I ricercatori di Keen Lab hanno presentato il lavoro: “Free-Fall: hackerare una Tesla attraverso il bus CAN” dove si descrive una serie di hackeraggi sul Model S di Tesla (ecco qui quello che è successo), comunicati alla casa produttrice alla fine del 2016.
Così come accadeva nella ricerca sull’hackeraggio di una Jeep, la possibilità che un intruso possa controllare in remoto un’auto in movimento dovrebbe preoccupare chiunque usi l’auto ogni giorno. Sebbene Tesla abbia risolto le vulnerabilità iniziali indicate da Keen Labs in una decina di giorni, i ricercatori non si sono adagiati sugli allori in vista della conferenza Black Hat di Las Vegas.
Sen Nie, Ling Liu e Yuefeng Du hanno rivelato sul palco di avere un altro asso nella manica, ovvero la presenza di vulnerabilità all’interno di Model X di Tesla. Hanno affermato di aver collaborato con la casa produttrice per risolvere le vulnerabilità; sebbene non abbiano fatto vedere in che modo fossero riusciti ad hackerare questo modello, hanno sì mostrato un video proof of concept, sottolineando le vulnerabilità che hanno concesso loro di manomettere l’auto in movimento, aprire le portiere e il portabagagli in remoto e di fare qualche giochetto con le luci.

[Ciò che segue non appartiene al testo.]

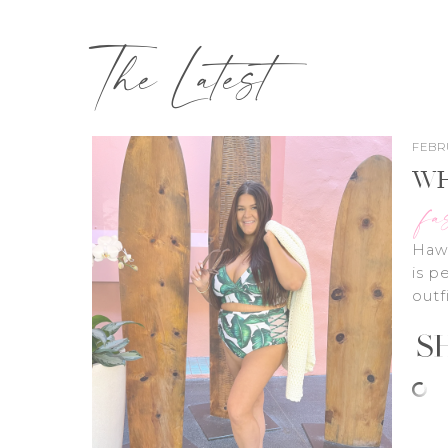
The Latest
FEBRU
WH
fa
Hawa
is p
outf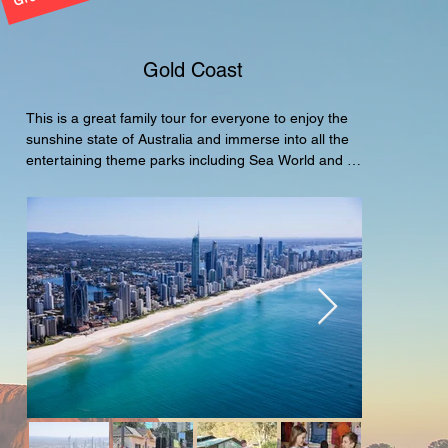
Gold Coast
This is a great family tour for everyone to enjoy the 
sunshine state of Australia and immerse into all the 
entertaining theme parks including Sea World and 
Movie World of Warner Bros. A great tour package 
for the family.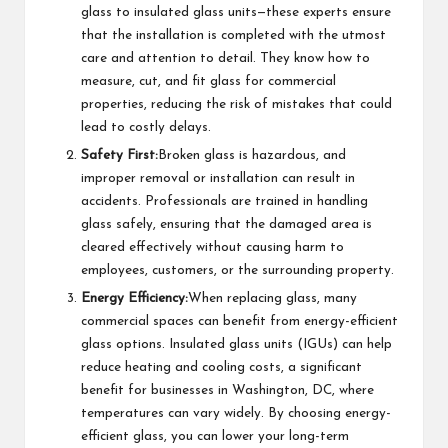
glass to insulated glass units—these experts ensure
that the installation is completed with the utmost
care and attention to detail. They know how to
measure, cut, and fit glass for commercial
properties, reducing the risk of mistakes that could
lead to costly delays.
Safety First:
Broken glass is hazardous, and
improper removal or installation can result in
accidents. Professionals are trained in handling
glass safely, ensuring that the damaged area is
cleared effectively without causing harm to
employees, customers, or the surrounding property.
Energy Efficiency:
When replacing glass, many
commercial spaces can benefit from energy-efficient
glass options. Insulated glass units (IGUs) can help
reduce heating and cooling costs, a significant
benefit for businesses in Washington, DC, where
temperatures can vary widely. By choosing energy-
efficient glass, you can lower your long-term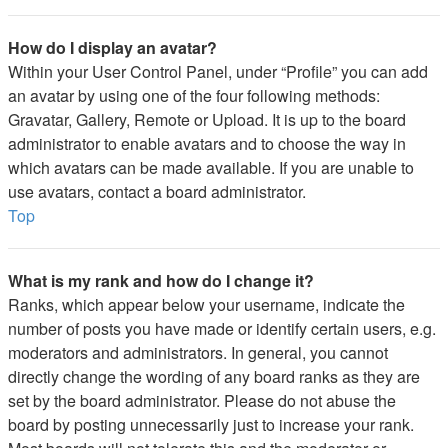
How do I display an avatar?
Within your User Control Panel, under “Profile” you can add
an avatar by using one of the four following methods:
Gravatar, Gallery, Remote or Upload. It is up to the board
administrator to enable avatars and to choose the way in
which avatars can be made available. If you are unable to
use avatars, contact a board administrator.
Top
What is my rank and how do I change it?
Ranks, which appear below your username, indicate the
number of posts you have made or identify certain users, e.g.
moderators and administrators. In general, you cannot
directly change the wording of any board ranks as they are
set by the board administrator. Please do not abuse the
board by posting unnecessarily just to increase your rank.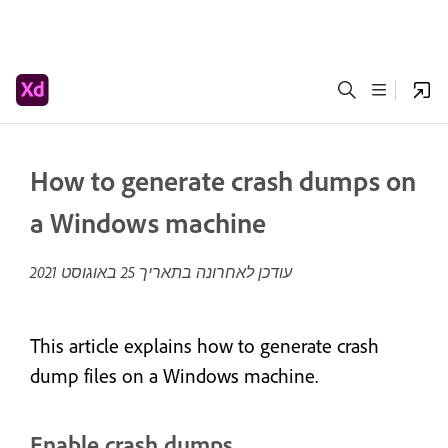
How to generate crash dumps on
a Windows machine
25 באוגוסט 2021
עודכן לאחרונה בתאריך
This article explains how to generate crash
dump files on a Windows machine.
Enable crash dumps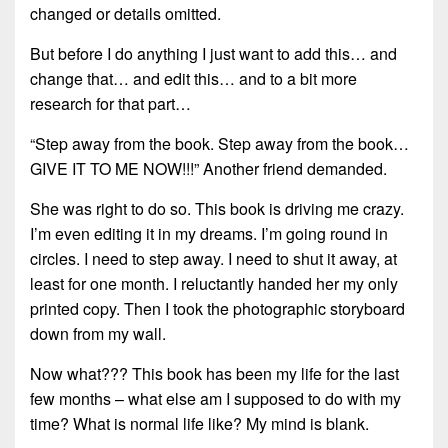
changed or details omitted.
But before I do anything I just want to add this… and
change that… and edit this… and to a bit more
research for that part…
“Step away from the book. Step away from the book…
GIVE IT TO ME NOW!!!” Another friend demanded.
She was right to do so. This book is driving me crazy.
I’m even editing it in my dreams. I’m going round in
circles. I need to step away. I need to shut it away, at
least for one month. I reluctantly handed her my only
printed copy. Then I took the photographic storyboard
down from my wall.
Now what??? This book has been my life for the last
few months – what else am I supposed to do with my
time? What is normal life like? My mind is blank.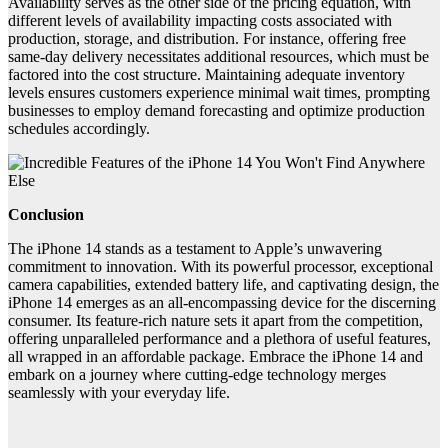
Availability serves as the other side of the pricing equation, with
different levels of availability impacting costs associated with
production, storage, and distribution. For instance, offering free
same-day delivery necessitates additional resources, which must be
factored into the cost structure. Maintaining adequate inventory
levels ensures customers experience minimal wait times, prompting
businesses to employ demand forecasting and optimize production
schedules accordingly.
Conclusion
The iPhone 14 stands as a testament to Apple’s unwavering
commitment to innovation. With its powerful processor, exceptional
camera capabilities, extended battery life, and captivating design, the
iPhone 14 emerges as an all-encompassing device for the discerning
consumer. Its feature-rich nature sets it apart from the competition,
offering unparalleled performance and a plethora of useful features,
all wrapped in an affordable package. Embrace the iPhone 14 and
embark on a journey where cutting-edge technology merges
seamlessly with your everyday life.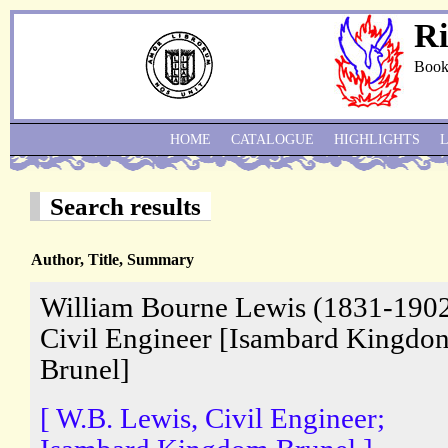
Ri
Book
HOME
CATALOGUE
HIGHLIGHTS
Search results
Author, Title, Summary
William Bourne Lewis (1831-1902
Civil Engineer [Isambard Kingdo
Brunel]
[ W.B. Lewis, Civil Engineer;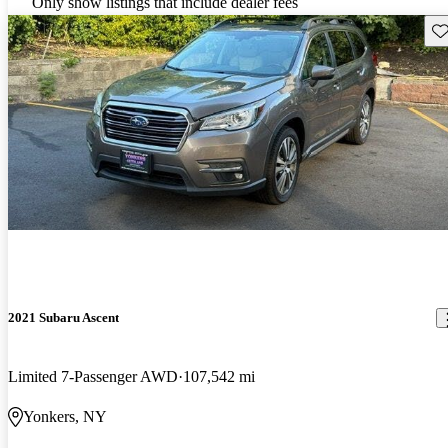
Only show listings that include dealer fees
Sav
2021 Subaru Ascent
Limited 7-Passenger AWD
107,542 mi
Yonkers, NY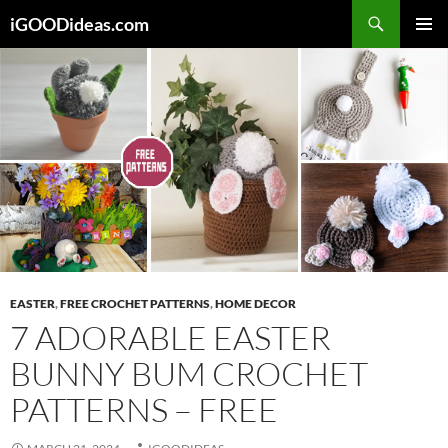
Skip
iGOODideas.com
to
PRIMAR
content
MENU
EASTER
,
FREE CROCHET PATTERNS
,
HOME DECOR
7 ADORABLE EASTER
BUNNY BUM CROCHET
PATTERNS – FREE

Chiunque segua Tesla da vicino sa che la compagnia prende molto sul serio il tema sicurezza. A luglio Elon Musk, CEO di Tesla, ha confessato che uno dei suoi timori più grandi è che qualcuno riesca ad hackerare le auto senza guidatore della compagnia:
“Dobbiamo essere assolutamente sicuri che sia praticamente impossibile da attuare un hackeraggio su vasta scala della nostra flotta e che se una persona si trova in una delle nostre auto abbia il totale controllo del veicolo. Se qualcosa non va, dobbiamo fare in modo il guidatore schiacciando un tasto eviti che i software prendano il controllo della guida, che abbia pieno controllo della vettura e che sia interrotto qualsiasi contatto con i server”.
La sicurezza deve evolversi e seguire i progressi tecnologici dell’industria automobilistica. Consigliamo a chiunque possieda un modello Tesla o qualsiasi altra auto moderna di mantersi informato sugli aggiornamenti di sicurezza riguardanti i propri veicoli.
Ovviamente Tesla non è l’unica azienda del settore a essere stata hackerata. Le automobili di oggi sono sempre più connesse a Internet, con la conseguente necessità di aggiungere sempre più parti elettroniche e ciò aumenta la probabilità di hackerare le auto in remoto. Le auto moderne devono essere sviluppate avendo come priorità la sicurezza informatica e solo dei professionisti del settore possono occuparsene.